Au bout de quelques minutes, on entend et voit plusieurs grenades assourdissantes qui pètent au bout de la rue. Les manifestants font demi-tour vers moi, en courant pour certains. J’emboîte le pas dans leur direction.

Mais d’autres CRS nous attendent de l’autre coté de la rue, avec des fumigènes très denses. On s’engouffre donc dans la rue la plus proche (mais étroite) pour les éviter.

Je suis parmi les derniers. Arrivé au bout de la rue je vois un grand groupe qui passe dans la rue en face.

Je ne comprend pas trop ce qu’il se passe. Ah, si : c’était une partie du cortège qui était devant moi, qui avait pris à gauche mais qui ont été contraints de faire demi-tour probablement à cause des lacrymos, encore.

Je commence à réaliser que depuis une dizaine de minutes notre parcours est guidé uniquement par les fumigènes. Les CRS semblent nous emmener un peu où ils veulent. Avec l’hélico au dessus qui a une vue globale de la situation et qui peut guider les équipes au sol pour tenir des points stratégiques, ça semble en effet tout a fait faisable.

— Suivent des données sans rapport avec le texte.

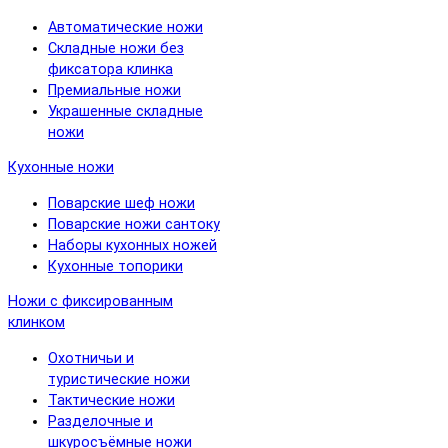
Автоматические ножи
Складные ножи без
фиксатора клинка
Премиальные ножи
Украшенные складные
ножи
Кухонные ножи
Поварские шеф ножи
Поварские ножи сантоку
Наборы кухонных ножей
Кухонные топорики
Ножи с фиксированным
клинком
Охотничьи и
туристические ножи
Тактические ножи
Разделочные и
шкуросъёмные ножи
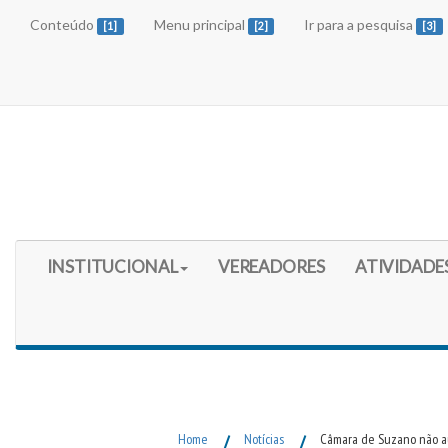
Conteúdo
Menu principal
Ir para a pesquisa
[1]
[2]
[3]
Início do Menu Principal
INSTITUCIONAL
VEREADORES
ATIVIDADE
Fim do Menu Principal
Home
/
Notícias
/
Câmara de Suzano não aum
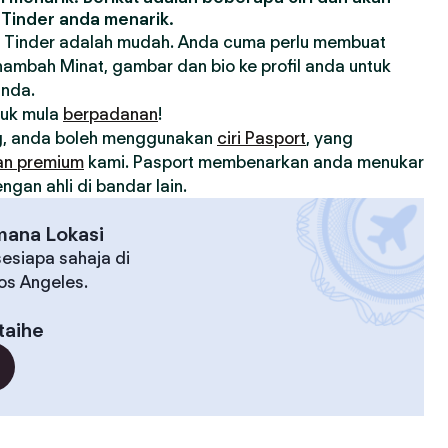
Tinder anda menarik.
 Tinder adalah mudah. Anda cuma perlu membuat
nambah Minat, gambar dan bio ke profil anda untuk
anda.
tuk mula
berpadanan
!
, anda boleh menggunakan
ciri Pasport
, yang
an premium
kami. Pasport membenarkan anda menukar
gan ahli di bandar lain.
mana Lokasi
esiapa sahaja di
Los Angeles.
taihe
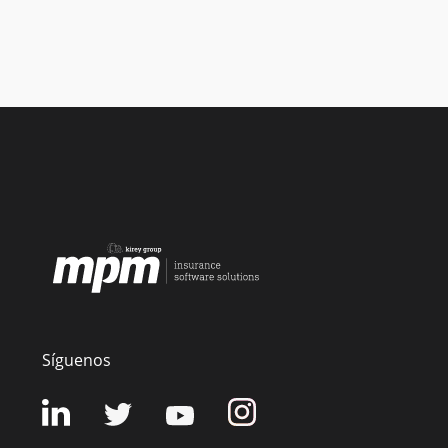
Síguenos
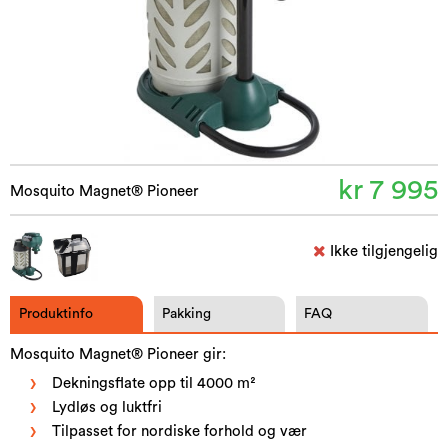
kr 7 995
Mosquito Magnet® Pioneer
Ikke tilgjengelig
Produktinfo
Pakking
FAQ
Mosquito Magnet® Pioneer gir:
Dekningsflate opp til 4000 m²
Lydløs og luktfri
Tilpasset for nordiske forhold og vær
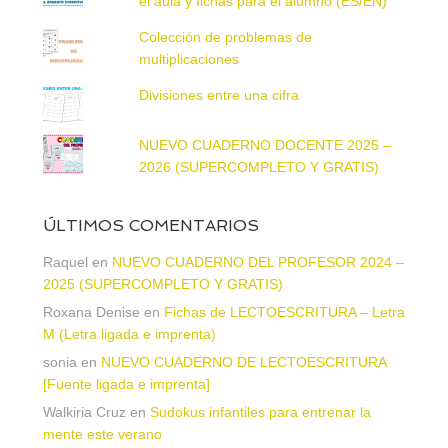
el aula y fichas para el alumno (ES/EN)
Colección de problemas de
multiplicaciones
Divisiones entre una cifra
NUEVO CUADERNO DOCENTE 2025 –
2026 (SUPERCOMPLETO Y GRATIS)
ÚLTIMOS COMENTARIOS
Raquel
en
NUEVO CUADERNO DEL PROFESOR 2024 –
2025 (SUPERCOMPLETO Y GRATIS)
Roxana Denise
en
Fichas de LECTOESCRITURA – Letra
M (Letra ligada e imprenta)
sonia
en
NUEVO CUADERNO DE LECTOESCRITURA
[Fuente ligada e imprenta]
Walkiria Cruz
en
Sudokus infantiles para entrenar la
mente este verano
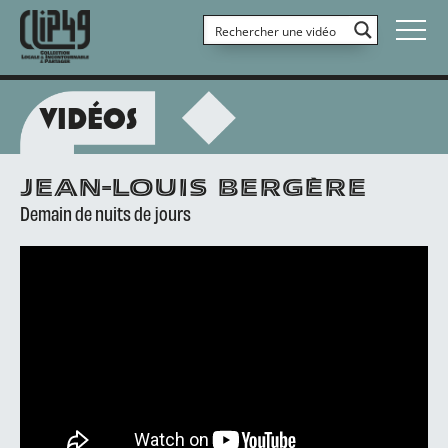
VIDÉOS
JEAN-LOUIS BERGÈRE
Demain de nuits de jours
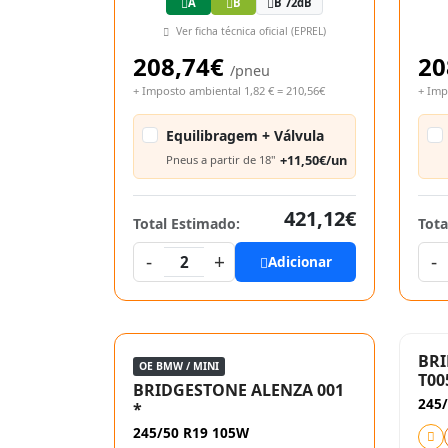
A
B
B 72dB
Ver ficha técnica oficial (EPREL)
208,74€
20
/pneu
+ Imposto ambiental 1,82 € = 210,56€
+ Imp
Equilibragem + Válvula
+11,50€/un
Pneus a partir de 18"
421,12€
Total Estimado:
Tota
-
+
-
2
Adicionar
BR
OE BMW / MINI
T00
BRIDGESTONE ALENZA 001
245
*
245/50 R19 105W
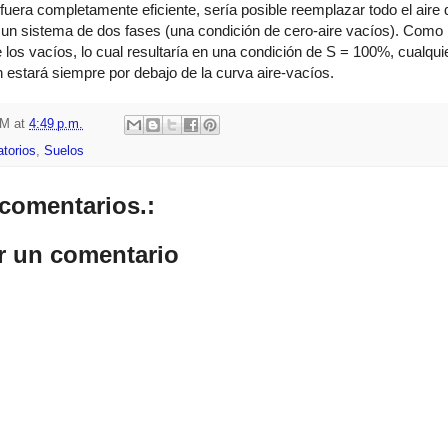
 fuera completamente eficiente, sería posible reemplazar todo el aire
 un sistema de dos fases (una condición de cero-aire vacíos). Como
de los vacíos, lo cual resultaría en una condición de S = 100%, cualqui
estará siempre por debajo de la curva aire-vacíos.
HM
at
4:49 p.m.
atorios
,
Suelos
comentarios.:
r un comentario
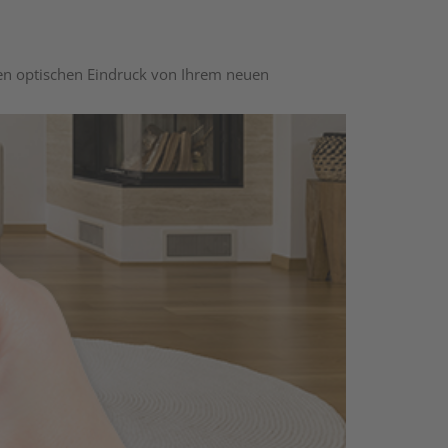
nen optischen Eindruck von Ihrem neuen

La foule est très dense, mais arrive cependant a marcher calmement pour ne pas générer des mouvement de foule. Mais arrivé à l’intersection, ça bouchonne.

J’avance un peu vers la droite mais d’autres CRS nous y attendent, ils tirent les lacrymos et chargent sur nous, d’un pas pressé. Ça crée un mouvement de foule, des gens commencent à s’agiter malgré les instructions « ne courrez pas » qu’on entend régulièrement. On se replie donc dans la rue d’où on venait, vu qu’il semble y avoir des groupes de CRS qui chargent d’un bout et l’autre de la rue qu’on voulait prendre. Ça s’agite beaucoup, la foule court et semble en panique, mais je ne peux pas trop voir les CRS charger d’où je suis.

Je me retrouve parmi les dernier. Ils avancent derrière moi au pas rapide. Ne pas courir. Ne pas courir. Si. Il faut courir : ils sont menaçant et je ressens très clairement un danger pour ma propre personne à ce moment. Je vois leurs casques, leur bouclier imposants. Très rapide. Trop rapide. Ils sont là. Ils sont très violents.

Au milieu de la rue, ça bouchonne. On est de plus en plus serrés. Je ne comprend pas ce qu’il se passe. Ah. Je viens de comprendre. Un autre groupe de CRS doit nous attendre de l’autre coté de la rue. Nous ne sommes plus qu’un gros groupe très dense au milieu de la rue. Les CRS sont juste derrière moi. On se retrouve totalement bloqués. N’importe quel passant se trouvant dans la rue à ce moment aurait été pris au piège aussi.

Quelques personnes crient « oh, oh ! » pour calmer le jeu, d’autres lèvent les mains en l’air pour signifier qu’on ne peut simplement rien faire.

Un homme essaie de négocier : « allez les gars, on va trouver une solution, on est bloqués là… » en tendant le plat de ses mains devant les CRS. L’un d’eux profite de ces mains tendues naïvement pour en attraper une, et la tirer violemment vers leur groupe. Il disparaît derrière ces casques et ces boucliers, possiblement pour se faire frapper.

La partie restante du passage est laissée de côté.